TDE: Many a dance enthusiast is familiar with your style and works, but fewer are acquainted with your beginnings. Do tell of first dipping your toes into dance?
AZ: It’s interesting to me that you say that, as I am still trying to peel the layers back and identify the plethora of dance practices, teachers and life experiences that impacted me and the work I do. While there might be an assumed style, I’m more interested in the inner life of exteriorly identified forms. This all roots back to your question . . .
Tap was my first formally practiced dance form and the one that I regarded most dearly up until college. I also tried dance studio modern and jazz along the way, but there was something about the feeling of tap and it not necessarily being about looking or acting a certain way that I’ve always connected to. It was about hitting the sounds. I liked the sensation of it. I feel the same way doing West African forms, hip-hop and house.
TDE: Is there anyone with whom you’d like to share a toast for receiving this high level of recognition from The Bessies?
AZ: Definitely with my longtime collaborators/dancers Fiona Lundie and Jennifer Meckley. They have been through so much with me over the past eight years, and have taught me so much about what exactly I am in pursuit of as a choreographer. They keep coming back intense process after intense process ready to dig even deeper and see what else they are made of. I’m still in awe of them.
TDE: Have you made any ‘mistakes’ in your practice that turned out to be a blessing in disguise?
AZ: I think I’m still discovering them. Like I said earlier, I’m continuously unraveling aesthetic realms I’ve connected unintentionally. For example, when looking at the physicality of my latest work abandoned playground, I see aspects of my tap training in the timing/phrasing fused with the motor and aggression of hardcore punk in the unrelenting yet specific and precise rhythms. Both live deep within my body and psyche, I just didn’t intentionally bind them at first.

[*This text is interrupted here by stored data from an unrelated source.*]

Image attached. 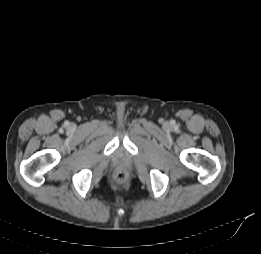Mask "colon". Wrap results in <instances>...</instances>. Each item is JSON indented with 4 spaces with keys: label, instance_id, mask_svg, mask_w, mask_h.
Instances as JSON below:
<instances>
[{
    "label": "colon",
    "instance_id": "1",
    "mask_svg": "<svg viewBox=\"0 0 261 254\" xmlns=\"http://www.w3.org/2000/svg\"><path fill=\"white\" fill-rule=\"evenodd\" d=\"M126 179H127V173H126V172H123V171L118 172V173L115 175V178H114V180H115V182H116L117 184H122V183H124V182L126 181Z\"/></svg>",
    "mask_w": 261,
    "mask_h": 254
}]
</instances>
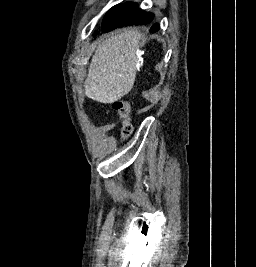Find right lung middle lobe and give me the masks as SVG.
Here are the masks:
<instances>
[{"label": "right lung middle lobe", "mask_w": 256, "mask_h": 267, "mask_svg": "<svg viewBox=\"0 0 256 267\" xmlns=\"http://www.w3.org/2000/svg\"><path fill=\"white\" fill-rule=\"evenodd\" d=\"M137 7V4L130 2L112 7L103 18L102 31L106 33L115 29L117 24L130 16Z\"/></svg>", "instance_id": "obj_1"}]
</instances>
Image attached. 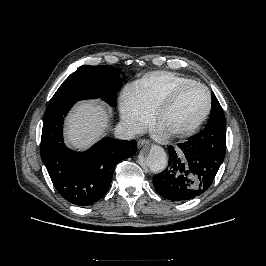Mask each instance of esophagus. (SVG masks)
Listing matches in <instances>:
<instances>
[{
  "label": "esophagus",
  "mask_w": 266,
  "mask_h": 266,
  "mask_svg": "<svg viewBox=\"0 0 266 266\" xmlns=\"http://www.w3.org/2000/svg\"><path fill=\"white\" fill-rule=\"evenodd\" d=\"M150 144H151V142L149 140H146V139H139L137 142L138 148H140L144 145H150Z\"/></svg>",
  "instance_id": "esophagus-1"
}]
</instances>
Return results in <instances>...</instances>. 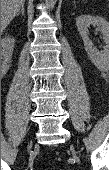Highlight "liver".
<instances>
[{"label":"liver","mask_w":109,"mask_h":170,"mask_svg":"<svg viewBox=\"0 0 109 170\" xmlns=\"http://www.w3.org/2000/svg\"><path fill=\"white\" fill-rule=\"evenodd\" d=\"M25 0H1V29L4 30L20 10Z\"/></svg>","instance_id":"liver-1"}]
</instances>
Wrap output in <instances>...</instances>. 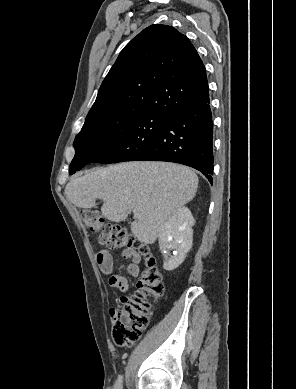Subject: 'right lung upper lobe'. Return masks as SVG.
Instances as JSON below:
<instances>
[{
    "instance_id": "obj_1",
    "label": "right lung upper lobe",
    "mask_w": 296,
    "mask_h": 389,
    "mask_svg": "<svg viewBox=\"0 0 296 389\" xmlns=\"http://www.w3.org/2000/svg\"><path fill=\"white\" fill-rule=\"evenodd\" d=\"M209 99L206 70L189 39L152 25L121 51L87 118L119 109L171 116Z\"/></svg>"
}]
</instances>
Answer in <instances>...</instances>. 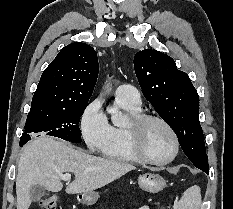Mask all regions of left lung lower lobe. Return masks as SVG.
I'll return each instance as SVG.
<instances>
[{"label": "left lung lower lobe", "instance_id": "left-lung-lower-lobe-1", "mask_svg": "<svg viewBox=\"0 0 233 209\" xmlns=\"http://www.w3.org/2000/svg\"><path fill=\"white\" fill-rule=\"evenodd\" d=\"M201 170H203L205 173H209V166L208 167H206V168H203V169H201Z\"/></svg>", "mask_w": 233, "mask_h": 209}]
</instances>
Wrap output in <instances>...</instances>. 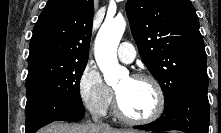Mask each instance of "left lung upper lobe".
<instances>
[{
  "label": "left lung upper lobe",
  "mask_w": 221,
  "mask_h": 133,
  "mask_svg": "<svg viewBox=\"0 0 221 133\" xmlns=\"http://www.w3.org/2000/svg\"><path fill=\"white\" fill-rule=\"evenodd\" d=\"M126 12L139 54L163 90L165 106L188 88L208 87L205 46L189 0H128Z\"/></svg>",
  "instance_id": "1"
}]
</instances>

TDE: Pick one option from the following pairs and tell us why it resonates better:
-
Isadora Duncan or Martha Graham?
AZ: Martha because of her percussive guttural initiations. I can relate.
-
Super strength/stamina or effortless grace?
AZ: Super strength and stamina, I guess. But not because I need everything to be forceful and endurance-based to be valid. I actually don’t know if I believe that “effortless grace” exists. From my perspective, effort, no matter how small, lives in everything we do.
-
Psychology or psychiatry?
AZ: Psychology because I’m more interested in understanding how our minds work than diagnosing and fixing anything. Everyone has a psyche with particularities that reflect their individual lived experiences combined with their DNA. I’m really interested in how that lives inside the process of making, performing, and understanding work.
TDE: If aliens were to visit earth, which dance work would you present to explain what it is that you do?
AZ: I would probably show them some track and field events, like the long jump and hurtles, and some YouTube videos of people who have found efficient and alternative ways of handling manual labor — innovators of new techniques surrounding work. (Not to reformat your question, but sometimes it’s easier for me to explain my work through third party/non-dance examples). There are these montage videos on the People are Awesome page that show people using rhythm and proprioception to pour as many cups of tea as possible in the shortest amount of time, which means using the longest distance possible between the pot and the cup. It’s really exciting and insanely exact. I like watching how the spine listens to the rest of the body when all this fast and furious work is being done. There’s a coolness there. If I had to choose a dance, it would be H3 by Grupo de Rua/Bruno Beltrao.